Random and Prime: A Computational Exploration of Number Theory
This course is a journey analogous to space exploration. Our infinite cosmos will be the set of natural numbers. Our exploratory rocket ships will be computer programs of our own design. The planets possibly bearing alien life forms are different classes of prime numbers.
More literally, this course is a research driven introduction to elementary number theory and its application to computer-network security. We will write a series of computer programs of increasing sophistication whose aim will be to identify patterns among prime numbers. In some cases we will search for empirical evidence in support of well established theories (for example, the Prime Number Theorem), in other cases we will be analyzing and interpreting data in an effort to discover new theorems and their applications (for example, regarding "safe primes").
We will pose philosophical questions regarding the nature of modern mathematics (and, therefore, computer science). For instance, to what extent can a computer be used to prove theorems? Is there a fundamental difference between theorems that seems to require "insight" for their proof (for example, using a non-constructive proof by contradiction to establish the infinitude of primes) as opposed to those that correspond to more algorithmic arguments?
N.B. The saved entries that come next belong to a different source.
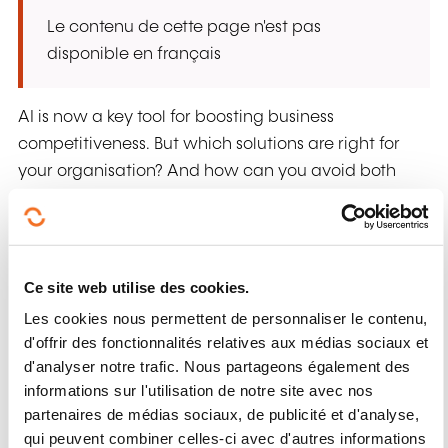
Le contenu de cette page n'est pas
disponible en français
AI is now a key tool for boosting business
competitiveness. But which solutions are right for
your organisation? And how can you avoid both
ethical and technical pitfalls?
In this webinar, our expert will help you understand
what’s at stake with AI, show you real-world
Ce site web utilise des cookies.
applications and teach you how to craft effective
Les cookies nous permettent de personnaliser le contenu,
prompts to get the most out of these tools. You’ll
d'offrir des fonctionnalités relatives aux médias sociaux et
leave with best practices and simple solutions to
d'analyser notre trafic. Nous partageons également des
start using AI with confidence.
informations sur l'utilisation de notre site avec nos
partenaires de médias sociaux, de publicité et d'analyse,
WHAT'S ON THE AGENDA:
qui peuvent combiner celles-ci avec d'autres informations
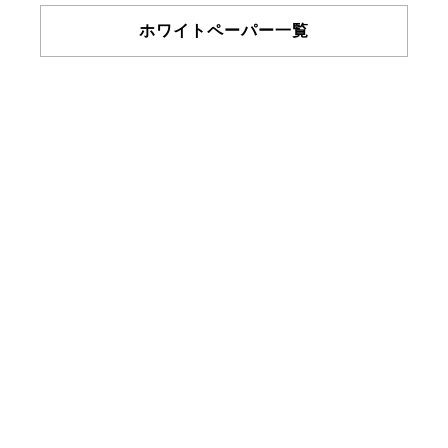
ホワイトペーパー一覧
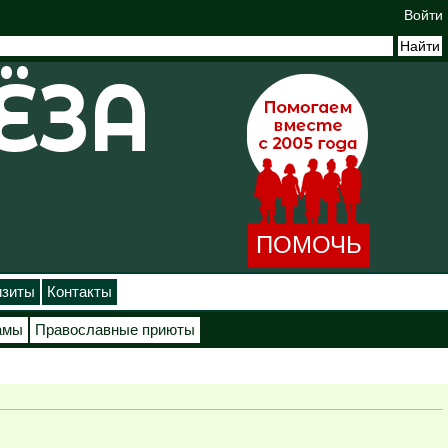
Войти
ПОМОЧЬ
изиты
Контакты
амы
Православные приюты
We will investigate what it means to be random. Can randomness be generated by an algorithmic process? We will see examples of how some problems that appear the be very difficult may be solved quickly using random numbers with the caveat that the answer we get is only "probably" true. We discuss the philosophical and practical implications of this approach. In particular, we will contrast on the one hand, the ease with which random numbers can be harnessed to discover primes, and on the other, the challenge of finding divisors of composite numbers. We will also consider the Web-shaking implications if the latter problem turns out to be less difficult than it appears.
Topics in elementary number-theory include: unique factorization, modular arithmetic, Euler's phi function, Fermat's Little Theorem, primitive roots, quadratic residues and Gauss' Law of Quadratic Reciprocity. Cryptology topics include: Diffie-Hellman key exchange, RSA encryption, El Gamal signatures, pseudorandom number generators, zero-knowledge proofs, and applications of these to electronic voting and digital currency. Algorithmic topics include: modular exponentiation, probabilistic prime testing, factorization and discrete logarithms, and the theory of NP-completeness.
There is no one single prerequisite for this course, but students should have either at least one semester of programming experience (preferably in Python; but C, C++, or Java should be fine) or some experience with mathematical proof (for example, one semester of college-level mathematics such as Discrete Mathematics). Cross listed with Mathematics. Intermediate, permission of instructor required.